Using the listing below, return each line exactly as it reads.

------------------------------------

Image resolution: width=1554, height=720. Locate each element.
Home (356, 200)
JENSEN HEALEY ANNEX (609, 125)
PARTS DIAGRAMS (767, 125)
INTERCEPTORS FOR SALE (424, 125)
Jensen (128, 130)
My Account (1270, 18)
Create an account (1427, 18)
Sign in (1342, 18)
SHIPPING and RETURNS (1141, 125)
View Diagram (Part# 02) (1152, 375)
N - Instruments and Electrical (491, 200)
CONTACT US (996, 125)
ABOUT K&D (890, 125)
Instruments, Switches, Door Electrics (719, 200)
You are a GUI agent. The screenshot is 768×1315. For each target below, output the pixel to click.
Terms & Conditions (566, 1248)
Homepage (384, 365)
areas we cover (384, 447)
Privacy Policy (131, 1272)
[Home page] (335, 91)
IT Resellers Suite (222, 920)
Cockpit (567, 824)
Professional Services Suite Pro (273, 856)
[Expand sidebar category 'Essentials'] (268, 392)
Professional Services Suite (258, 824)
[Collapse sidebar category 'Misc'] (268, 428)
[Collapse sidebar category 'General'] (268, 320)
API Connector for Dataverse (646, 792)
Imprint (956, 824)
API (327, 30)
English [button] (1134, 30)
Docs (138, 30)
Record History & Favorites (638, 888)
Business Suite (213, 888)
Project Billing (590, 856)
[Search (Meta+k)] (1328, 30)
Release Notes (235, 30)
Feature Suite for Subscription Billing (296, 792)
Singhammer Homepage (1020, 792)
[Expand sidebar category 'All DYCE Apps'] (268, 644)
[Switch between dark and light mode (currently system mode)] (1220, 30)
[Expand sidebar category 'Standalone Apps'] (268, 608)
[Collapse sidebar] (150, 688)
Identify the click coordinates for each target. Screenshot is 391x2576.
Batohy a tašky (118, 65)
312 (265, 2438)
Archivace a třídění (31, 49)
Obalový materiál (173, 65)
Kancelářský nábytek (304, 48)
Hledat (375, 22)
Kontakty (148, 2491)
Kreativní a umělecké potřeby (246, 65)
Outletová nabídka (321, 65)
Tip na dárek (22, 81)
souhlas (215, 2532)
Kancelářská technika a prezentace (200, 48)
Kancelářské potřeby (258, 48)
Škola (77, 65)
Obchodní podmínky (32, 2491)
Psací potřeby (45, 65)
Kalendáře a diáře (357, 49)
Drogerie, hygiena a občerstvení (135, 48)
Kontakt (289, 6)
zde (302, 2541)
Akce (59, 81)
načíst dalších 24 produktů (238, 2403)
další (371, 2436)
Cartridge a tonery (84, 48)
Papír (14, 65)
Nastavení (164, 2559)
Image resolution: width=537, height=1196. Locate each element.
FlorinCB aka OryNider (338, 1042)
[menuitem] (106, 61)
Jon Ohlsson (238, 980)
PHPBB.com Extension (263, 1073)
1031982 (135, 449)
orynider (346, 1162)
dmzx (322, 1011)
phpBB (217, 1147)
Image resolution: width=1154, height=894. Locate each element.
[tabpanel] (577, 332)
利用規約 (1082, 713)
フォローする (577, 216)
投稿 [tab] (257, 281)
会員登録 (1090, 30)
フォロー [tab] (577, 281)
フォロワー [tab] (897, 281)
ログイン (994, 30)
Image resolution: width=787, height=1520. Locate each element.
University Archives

------------------------------------

- The answer -
Image resolution: width=1554, height=720. Locate each element.
Home (356, 200)
JENSEN HEALEY ANNEX (609, 125)
PARTS DIAGRAMS (767, 125)
INTERCEPTORS FOR SALE (424, 125)
Jensen (128, 130)
My Account (1270, 18)
Create an account (1427, 18)
Sign in (1342, 18)
SHIPPING and RETURNS (1141, 125)
View Diagram (Part# 02) (1152, 375)
N - Instruments and Electrical (491, 200)
CONTACT US (996, 125)
ABOUT K&D (890, 125)
Instruments, Switches, Door Electrics (719, 200)
You are a GUI agent. The screenshot is 768×1315. For each target below, output the pixel to click.
Terms & Conditions (566, 1248)
Homepage (384, 365)
areas we cover (384, 447)
Privacy Policy (131, 1272)
[Home page] (335, 91)
IT Resellers Suite (222, 920)
Cockpit (567, 824)
Professional Services Suite Pro (273, 856)
[Expand sidebar category 'Essentials'] (268, 392)
Professional Services Suite (258, 824)
[Collapse sidebar category 'Misc'] (268, 428)
[Collapse sidebar category 'General'] (268, 320)
API Connector for Dataverse (646, 792)
Imprint (956, 824)
API (327, 30)
English [button] (1134, 30)
Docs (138, 30)
Record History & Favorites (638, 888)
Business Suite (213, 888)
Project Billing (590, 856)
[Search (Meta+k)] (1328, 30)
Release Notes (235, 30)
Feature Suite for Subscription Billing (296, 792)
Singhammer Homepage (1020, 792)
[Expand sidebar category 'All DYCE Apps'] (268, 644)
[Switch between dark and light mode (currently system mode)] (1220, 30)
[Expand sidebar category 'Standalone Apps'] (268, 608)
[Collapse sidebar] (150, 688)
Identify the click coordinates for each target. Screenshot is 391x2576.
Batohy a tašky (118, 65)
312 (265, 2438)
Archivace a třídění (31, 49)
Obalový materiál (173, 65)
Kancelářský nábytek (304, 48)
Hledat (375, 22)
Kontakty (148, 2491)
Kreativní a umělecké potřeby (246, 65)
Outletová nabídka (321, 65)
Tip na dárek (22, 81)
souhlas (215, 2532)
Kancelářská technika a prezentace (200, 48)
Kancelářské potřeby (258, 48)
Škola (77, 65)
Obchodní podmínky (32, 2491)
Psací potřeby (45, 65)
Kalendáře a diáře (357, 49)
Drogerie, hygiena a občerstvení (135, 48)
Kontakt (289, 6)
zde (302, 2541)
Akce (59, 81)
načíst dalších 24 produktů (238, 2403)
další (371, 2436)
Cartridge a tonery (84, 48)
Papír (14, 65)
Nastavení (164, 2559)
Image resolution: width=537, height=1196. Locate each element.
FlorinCB aka OryNider (338, 1042)
[menuitem] (106, 61)
Jon Ohlsson (238, 980)
PHPBB.com Extension (263, 1073)
1031982 (135, 449)
orynider (346, 1162)
dmzx (322, 1011)
phpBB (217, 1147)
Image resolution: width=1154, height=894. Locate each element.
[tabpanel] (577, 332)
利用規約 (1082, 713)
フォローする (577, 216)
投稿 [tab] (257, 281)
会員登録 (1090, 30)
フォロー [tab] (577, 281)
フォロワー [tab] (897, 281)
ログイン (994, 30)
Image resolution: width=787, height=1520. Locate each element.
University Archives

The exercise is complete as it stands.